Unless I am reading this story wrong, here is a woman who is complaining because she gets paid $85 grand a year to do nothing.
NEW YORK POST ONLINE
WOMAN SUES OVER ‘NOTHING’
By FREDRIC U. DICKER
December 28, 2004 — ALBANY A State Liquor Authority employee is being paid $82,789 a year to sit in an office and do nothing all day, so she passes the time by reading books and daydreaming, it was revealed yesterday.
Patricia Freund, a career state worker who says she was once one of the highest-ranking women at the SLA, also said she spends more time speaking to the janitor at her Albany office complex then she does speaking to one of her bosses.
“I don’t think I’ve done more then two days work in three years,” Freund told The Post.
The incredible no-work job, which actually costs the state more than $100,000 a year with benefits, is not what Freund, 50, a widow and college graduate who has worked for the state for 25 years, said she ever wanted.
“I had a very meritorious career and an unblemished record until three years ago,” said Freund. “Now, I have no duties and nobody here even speaks to me.”
Instead of working during her seven-hour shift, Freund said she uses the time in the office to read books such as “A Distant Mirror,” about the 14th century, and “Bury Me Standing,” about gypsies.
No one comes to her office.
Freund, who is Jewish, says she’s being punished for raising questions about the emphasis put on Christianity at a nondenominational “prayer breakfast” sponsored by Gov. Pataki in 2000.

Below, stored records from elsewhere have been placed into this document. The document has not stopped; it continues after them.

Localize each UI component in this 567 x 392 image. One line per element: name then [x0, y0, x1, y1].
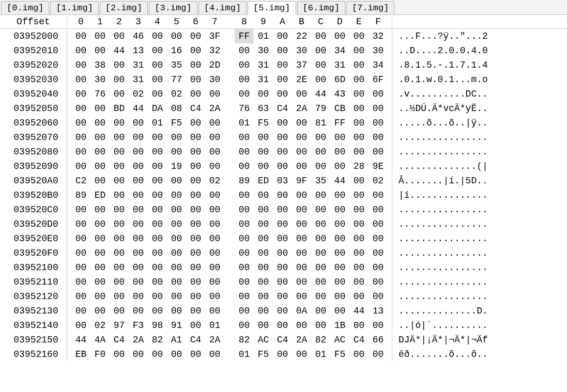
hex-byte[interactable]: 34 [330, 43, 349, 58]
hex-byte[interactable]: 00 [148, 58, 167, 72]
hex-byte[interactable]: 00 [148, 130, 167, 145]
hex-byte[interactable]: 81 [311, 116, 330, 130]
hex-byte[interactable]: 00 [90, 43, 110, 58]
hex-byte[interactable]: 00 [148, 246, 167, 260]
hex-byte[interactable]: 30 [254, 43, 273, 58]
hex-byte[interactable]: FF [235, 29, 254, 43]
hex-byte[interactable]: 00 [148, 43, 167, 58]
hex-byte[interactable]: 2D [205, 58, 224, 72]
hex-byte[interactable]: 00 [330, 188, 349, 202]
hex-byte[interactable]: 66 [369, 333, 388, 347]
hex-byte[interactable]: 97 [110, 318, 129, 333]
hex-byte[interactable]: 00 [110, 202, 129, 217]
hex-row[interactable]: 039520A0C20000000000000289ED039F35440002… [0, 174, 567, 188]
hex-byte[interactable]: 02 [90, 318, 110, 333]
hex-byte[interactable]: 00 [254, 289, 273, 304]
hex-byte[interactable]: 00 [273, 202, 292, 217]
hex-byte[interactable]: C4 [273, 101, 292, 116]
hex-byte[interactable]: 00 [349, 145, 369, 159]
hex-byte[interactable]: 00 [186, 58, 205, 72]
hex-row[interactable]: 0395211000000000000000000000000000000000… [0, 275, 567, 289]
hex-byte[interactable]: 00 [369, 260, 388, 275]
hex-byte[interactable]: 00 [235, 217, 254, 231]
hex-byte[interactable]: 00 [148, 289, 167, 304]
hex-byte[interactable]: 00 [235, 260, 254, 275]
hex-byte[interactable]: 00 [110, 58, 129, 72]
hex-byte[interactable]: 31 [254, 72, 273, 87]
hex-byte[interactable]: 00 [349, 72, 369, 87]
hex-byte[interactable]: 00 [273, 159, 292, 174]
hex-byte[interactable]: 00 [369, 188, 388, 202]
hex-byte[interactable]: 00 [349, 174, 369, 188]
hex-byte[interactable]: 00 [254, 260, 273, 275]
hex-byte[interactable]: 00 [235, 246, 254, 260]
hex-byte[interactable]: 00 [349, 217, 369, 231]
hex-byte[interactable]: 00 [110, 87, 129, 101]
hex-byte[interactable]: 00 [254, 145, 273, 159]
hex-byte[interactable]: 00 [292, 188, 311, 202]
hex-byte[interactable]: 00 [311, 159, 330, 174]
hex-byte[interactable]: 01 [205, 318, 224, 333]
hex-byte[interactable]: C4 [349, 333, 369, 347]
hex-byte[interactable]: 00 [330, 29, 349, 43]
hex-byte[interactable]: 00 [167, 188, 186, 202]
hex-byte[interactable]: 79 [311, 101, 330, 116]
hex-byte[interactable]: 00 [148, 174, 167, 188]
hex-byte[interactable]: 00 [205, 304, 224, 318]
hex-byte[interactable]: 00 [369, 289, 388, 304]
hex-byte[interactable]: 00 [369, 318, 388, 333]
hex-byte[interactable]: 00 [71, 58, 90, 72]
hex-byte[interactable]: 00 [186, 246, 205, 260]
hex-byte[interactable]: 00 [235, 58, 254, 72]
hex-byte[interactable]: A1 [167, 333, 186, 347]
hex-byte[interactable]: 00 [292, 159, 311, 174]
hex-byte[interactable]: 00 [148, 231, 167, 246]
hex-byte[interactable]: ED [90, 188, 110, 202]
hex-byte[interactable]: 00 [330, 145, 349, 159]
hex-byte[interactable]: 00 [349, 318, 369, 333]
hex-byte[interactable]: 00 [330, 217, 349, 231]
hex-byte[interactable]: 00 [186, 275, 205, 289]
hex-byte[interactable]: 00 [186, 87, 205, 101]
hex-byte[interactable]: 00 [205, 188, 224, 202]
hex-byte[interactable]: 00 [148, 347, 167, 362]
hex-byte[interactable]: 00 [235, 159, 254, 174]
hex-byte[interactable]: 00 [254, 188, 273, 202]
hex-byte[interactable]: ED [254, 174, 273, 188]
hex-byte[interactable]: 00 [110, 275, 129, 289]
hex-byte[interactable]: 00 [129, 260, 148, 275]
hex-byte[interactable]: 00 [186, 174, 205, 188]
hex-byte[interactable]: 00 [110, 174, 129, 188]
hex-byte[interactable]: 00 [167, 130, 186, 145]
hex-byte[interactable]: 6D [330, 72, 349, 87]
hex-byte[interactable]: 00 [254, 202, 273, 217]
hex-byte[interactable]: 2A [205, 101, 224, 116]
hex-byte[interactable]: 00 [167, 145, 186, 159]
hex-byte[interactable]: FF [330, 116, 349, 130]
hex-byte[interactable]: C4 [186, 101, 205, 116]
hex-byte[interactable]: 00 [311, 260, 330, 275]
hex-byte[interactable]: AC [254, 333, 273, 347]
hex-byte[interactable]: 00 [186, 202, 205, 217]
hex-byte[interactable]: 00 [129, 202, 148, 217]
hex-byte[interactable]: 02 [129, 87, 148, 101]
hex-row[interactable]: 039520B089ED0000000000000000000000000000… [0, 188, 567, 202]
tab-4[interactable]: [4.img] [198, 1, 247, 14]
hex-byte[interactable]: F5 [254, 347, 273, 362]
hex-byte[interactable]: 08 [167, 101, 186, 116]
hex-byte[interactable]: 30 [90, 72, 110, 87]
hex-byte[interactable]: 00 [110, 130, 129, 145]
hex-byte[interactable]: 00 [148, 275, 167, 289]
hex-byte[interactable]: 37 [292, 58, 311, 72]
hex-row[interactable]: 0395204000760002000200000000000044430000… [0, 87, 567, 101]
hex-byte[interactable]: 00 [129, 275, 148, 289]
hex-byte[interactable]: 00 [292, 87, 311, 101]
hex-byte[interactable]: 00 [71, 318, 90, 333]
hex-byte[interactable]: 00 [273, 275, 292, 289]
hex-byte[interactable]: 00 [71, 159, 90, 174]
hex-byte[interactable]: 31 [129, 72, 148, 87]
hex-row[interactable]: 0395208000000000000000000000000000000000… [0, 145, 567, 159]
hex-byte[interactable]: 00 [71, 116, 90, 130]
hex-byte[interactable]: 76 [235, 101, 254, 116]
hex-byte[interactable]: 00 [235, 188, 254, 202]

Freund said she was “pressured” by her bosses to attend the breakfast, which the governor has sponsored annually since he took office in 1995.
Freund said she was then “offended” when, after the breakfast ended, she was given a “memento” bearing Pataki’s name that included many quotations from Jesus.
“I guess I didn’t understand what this prayer breakfast was at all,” she said.
Freund, who is officially listed as the SLA’s “director of wholesale services,” has filed a federal civil-rights lawsuit against SLA Chairman Edward Kelly and other state officials, claiming she was stripped of her job responsibilities for critical statements she made about the breakfast.
Depositions in the case, which was first reported by the Albany Times-Union, were taken last week and a trial is expected in about a year, said Freund’s lawyer, Susan Adler.
SLA spokeswoman Kimberly Morrella had “absolutely no com- ment” on Freund’s allegations.
Pataki’s prayer breakfasts came under intense scrutiny earlier this year after The Post revealed that he had hiked the cost of the event to as much as $1,000 a table after announcing First Lady Laura Bush would attend. Pataki was also forced to register the breakfast event as a charity with Attorney General Eliot Spitzer’s office after The Post disclosed the governor failed to so during his first nine years in office.